Assistant to the President Chief of Staff to the Vice President
- In office 1969–1973
- Vice President: Spiro Agnew
- Preceded by: Office created
- Succeeded by: Robert T. Hartmann

Personal details
- Born: February 16, 1926 Wilkes-Barre, Pennsylvania, U.S.
- Died: August 25, 1991 (aged 65) Woodstock, New York, U.S.
- Education: Lafayette College (BA) University of Maryland, Baltimore (JD)

Military service
- Branch/service: United States Navy
- Battles/wars: World War II

= Arthur Sohmer =

American attorney (1926–1991)

Arthur J. Sohmer (February 16, 1926 – August 25, 1991) was an American attorney and government official who served as Chief of Staff to the Vice President to Vice President Spiro Agnew from 1969 to 1973.

== Early life and education ==
Sohmer was born in Wilkes-Barre, Pennsylvania.
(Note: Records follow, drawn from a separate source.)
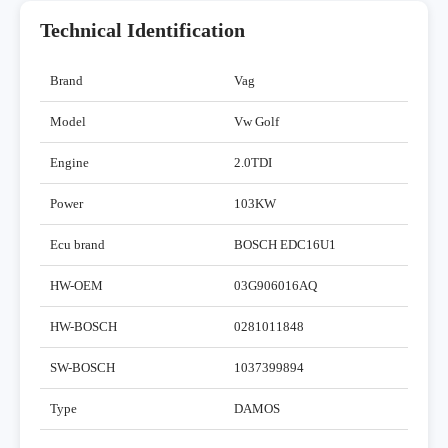
Technical Identification
Brand
Vag
Model
Vw Golf
Engine
2.0TDI
Power
103KW
Ecu brand
BOSCH EDC16U1
HW-OEM
03G906016AQ
HW-BOSCH
0281011848
SW-BOSCH
1037399894
Type
DAMOS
He graduated from Lafayette College and the law school at the University of Maryland Francis King Carey School of Law.

== Career ==
Sohmer served in the United States Navy during World War II.
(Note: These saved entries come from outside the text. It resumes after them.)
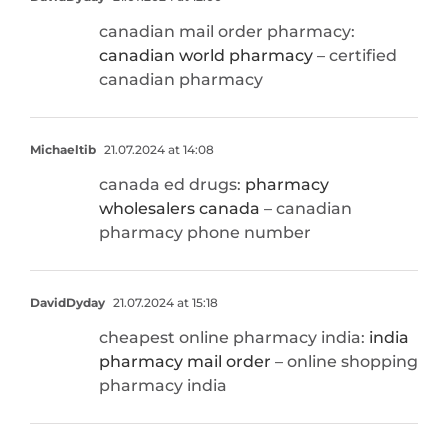
canadian mail order pharmacy:
canadian world pharmacy
– certified
canadian pharmacy
Michaeltib
21.07.2024 at 14:08
canada ed drugs:
pharmacy
wholesalers canada
– canadian
pharmacy phone number
DavidDyday
21.07.2024 at 15:18
cheapest online pharmacy india:
india
pharmacy mail order
– online shopping
pharmacy india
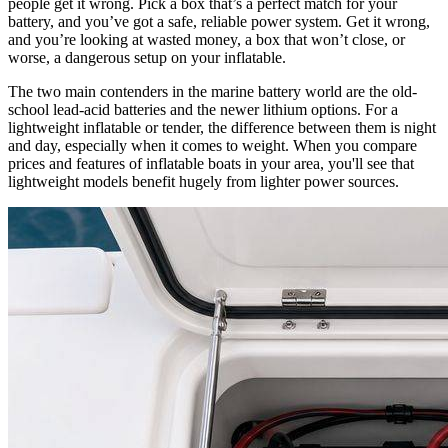
people get it wrong. Pick a box that’s a perfect match for your
battery, and you’ve got a safe, reliable power system. Get it wrong,
and you’re looking at wasted money, a box that won’t close, or
worse, a dangerous setup on your inflatable.
The two main contenders in the marine battery world are the old-
school lead-acid batteries and the newer lithium options. For a
lightweight inflatable or tender, the difference between them is night
and day, especially when it comes to weight. When you compare
prices and features of inflatable boats in your area, you'll see that
lightweight models benefit hugely from lighter power sources.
Sohmer moved to Baltimore, Maryland, in 1956. In 1962, he ran for a seat in the Maryland House of Delegates but lost in the primary. Later that year, he managed Spiro Agnew's successful campaign for Baltimore County executive. Agnew was the first Republican to win that office, a feat not repeated until 1990. Sohmer was appointed by Agnew to the Baltimore County Tax Appeals Court in 1963 and became its chief judge in 1964. Sohmer also managed Agnew's successful campaign for governor of Maryland in 1966. Sohmer then managed appointments in the Maryland governor's office.

After Agnew was elected vice president in 1968 on a ticket with Richard Nixon, Sohmer became his chief of staff. After Agnew's resignation in 1973, Sohmer held positions with the General Services Administration and the United States Railway Association.

In 1978, Sohmer was a founding partner in the Learning Tree, a mail-order company dealing in special education materials.

== Personal life ==
Sohmer died of lung cancer at his home in Woodstock, New York in 1991 at the age of 65.